Is Amex About to Raise the Gold Card’s Annual Fee?

Just a few weeks ago, we warned travelers that an annual fee increase was looming on the fan-favorite American Express® Gold Card , writing: “Hiking the annual fee on the Gold Card to $325 or even $350 wouldn't surprise us in the least.”
We hate to say we told you so. 
In a move first spotted by Danny Deal Guru , it appears Amex was testing the waters on pushing the annual fee from its current $250 (see rates & fees ) up to $325 a year . That's the fee you'd previously find on a “qwww” page for the card – the kind of special link American Express regularly uses when testing product changes, preparing for new welcome offers, or extending bigger, targeted bonuses on select cards.
That page was pulled down shortly after Thrifty Traveler reached out for comment – and in a statement, an American Express spokesperson said the higher fee was “an error on an application page.” But here's a screenshot. 
 
 

 
 
The spokesperson said any Gold Card Members who applied though this page will be charged the current $250 annual fee instead.
But was it really an error?
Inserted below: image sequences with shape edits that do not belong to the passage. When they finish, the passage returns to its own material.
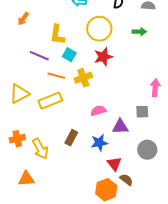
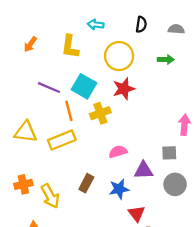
yellow L-shape: (57, 35) -> (70, 47), moved
cyan square: (69, 55) -> (84, 86), size x1.5
orange line: (56, 76) -> (69, 111), turned 60
yellow triangle: (19, 94) -> (26, 132), turned 35
gray circle: (147, 150) -> (175, 184), moved

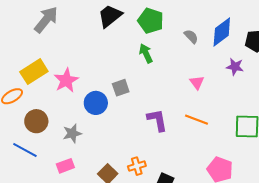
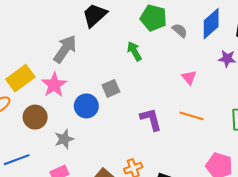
gray arrow: (46, 20) -> (65, 49), moved
green pentagon: (151, 21) -> (153, 18), moved
brown circle: (36, 121) -> (35, 117), moved
blue line: (25, 150) -> (17, 160), turned -45

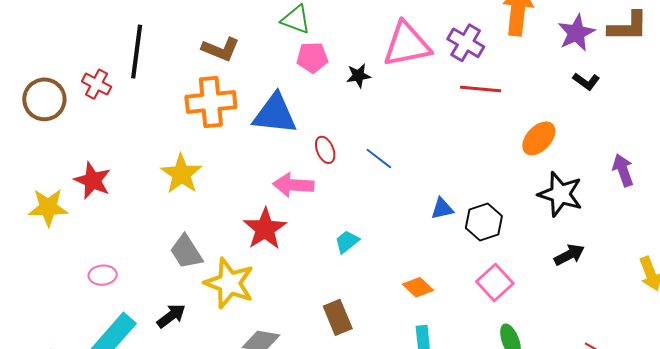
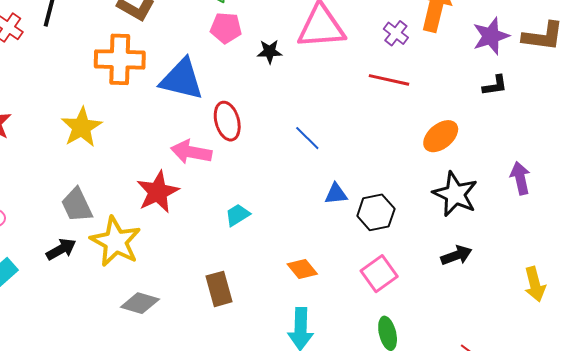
purple cross: (466, 43) -> (396, 33), moved, size x0.7
black L-shape: (586, 81) -> (495, 85), turned -52
red ellipse: (325, 150) -> (227, 121), size x1.4
blue line: (379, 159) -> (307, 138), moved
black arrow: (171, 316) -> (61, 249), moved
That higher fee was also listed in the card's terms and conditions and once you clicked to apply, too. That doesn't seem like a random, one-off mistake or fluke. 
If this does happen eventually, it should come as no surprise.
This is what American Express does: Raise annual fees, then add some convoluted benefits to justify the price hike. And it's been six years since Amex raised fees on the Gold Card. 
Yet puzzlingly, no new benefits or statement credits were added to that special page – just the increased price tag. Amex may merely be testing what the final price point on the Gold Card should be … but this would run counter to Amex’s well-worn playbook of adding new perks – some better than others – in order to justify a fee increase. 
If this feels all too familiar, that's because it is. Over the past year, American Express has repeatedly raised credit card annual fees under the cover of added, hard-to-use benefits . In just the last several months, they've done that with the entire portfolio of Hilton Amex cards and Delta SkyMiles American Express cards , too.
If there was any doubt whether this trend would continue, CEO Steve Squeri squashed it last month by promising more “product refreshes” – code for benefits while raising the annual fee – were in the works throughout the year. Squeri justified these changes: “Refreshes really do help to drive demand. It drives awareness and it drives more engagement with existing cardholders. It’s been a strategy that has worked very, very well for us.” 
 

 
Notice he said it's “…worked very, very well for us.” For Amex … not necessarily for travelers and cardholders.
The problem for fed-up cardholders is that no matter how time-consuming it might be to track and use all the credits and benefits that come with Amex cards, these tactics work like a charm for the bank's balance sheet. Amex just keeps making more and more money, including pulling in 15% more in annual fees in the first quarter of 2024 compared to last year – largely powered by its increasingly expensive premium travel cards. 
At $250 annual fee, the Amex Gold isn't exactly cheap now. But by earning an unlimited 4x Membership Rewards points per dollar spent at restaurants worldwide and at U.S. supermarkets (on up to $25,000 per year) too, it's been relatively easy to justify that annual fee . Both categories make the Amex Gold a mainstay for travelers looking to pile up more Amex points.
The card also comes with a monthly $10 dining credit and an additional monthly $10 of Uber Cash. Both of these benefits add up to $240 annually as long as you use them up each and every month – any unused amount won't rollover to the next month. 
Those benefits alone can easily outweigh the current annual fee. But assuming Amex does, in fact, raise the annual fee on the Gold Card, you'd have to think Amex will add something new to justify a higher price tag.
Read more: Amex Statement Credits Are Out of Control
 
Bottom Line
The writing has been on the wall for weeks and now it's on Amex's own site: Amex Gold Card annual fees are going up. 
The credit card company has a dedicated page showing a $325-a-year annual fee, up from its current $250. If and when that increase takes effect is anyone's guess – and the final hike could change. But American Express is clearly testing the waters.